Below is a closeup of one of the finished fabrics, showing the last layers. The theme here is Train Town, (although only the tracks are suggested.) No matter where we seem to move in our town, the sights and sounds of the railroad follow us.

Below is the whole fabric. Sometime during the winter it will come together as an art quilt.

This picture below shows another fabric in progress. It’s working title is Appalachian Summer. As a child, I remember walking by vacant lots overgrown with tall weeds such as teasel and sumac, as well as houses that have seen better days. These were the best places to find empty soda pop bottles….the currency of my friends and I. At that time pop bottles could be turned in at the corner store for money to buy penny candy and comic books!

Two smaller fabrics below and some fun with negative spaces.

I can tell winter is coming closer and closer…the teasel are getting bluer and bluer!

Other fabrics are still wrapped in plastic, and curing for now.
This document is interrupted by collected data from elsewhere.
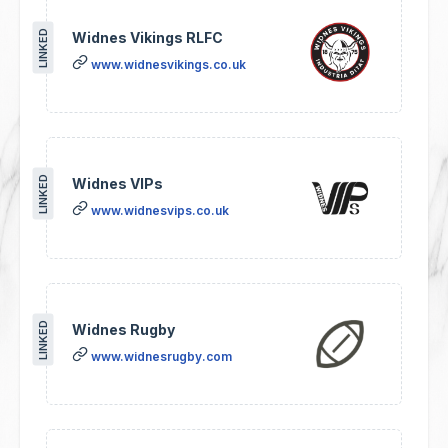
LINKED
Widnes Vikings RLFC
www.widnesvikings.co.uk
LINKED
Widnes VIPs
www.widnesvips.co.uk
LINKED
Widnes Rugby
www.widnesrugby.com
I have enough dyes and seaweed paste to make 2 more pieces of fabric this week. Then I’m looking forward to final touches and quilting over the cold days of winter. Keep the coffee coming!

9 Comments

  1. Nanette Anslinger
    November 8, 2017

    Superb work. Thanks for sharing the “in progress”. Memories of my childhood on the sidewalks and in the alleys of Altoona, as well….

    Reply
    • Sharon Wall
      November 8, 2017

      Thanks, Nanette! Glad to know someone else remembers those times and places.

      Reply
  2. Metedith
    November 8, 2017

    Wow. You sure are busy producing great stiff…what is seaweed paste? Akin to print paste?
    Can’t wait to see them on person.

    Reply
    • Sharon Wall
      November 9, 2017

      Yes, it is print paste. My students were always fascinated by the fact that the thickening powder is from seaweed….so we always called it seaweed paste.

      Reply
  3. Martha Ressler
    November 8, 2017

    These are just so neat! I love the translucent inks.

    Reply
    • Sharon Wall
      November 9, 2017

      Thanks! I like to use Versatex print ink with a lot of translucent base added.

      Reply
  4. Cathleen Gable
    November 26, 2017

    Really like these fabrics and the story of their origins. I read and enjoyed Hillbilly Elegy; the information helped me better understand why Trump was a beacon of hope to a marginalized population. Ron Howard bought the rights to the book, I’m looking forward to seeing the film.

    Reply
    • Sharon Wall
      November 27, 2017

      Thanks for your kind words. Didn’t know about Ron Howard buying the rights to the book. Will be looking forward to the movie!

      Reply
  5. Ralph Bennett
    July 26, 2018

    Literature, Art, Music….Like select elements and coal produce diamonds, these three above elements produce gems from select persons. Shine on Sharon, you talented and bituminous-like jewel. I love your work.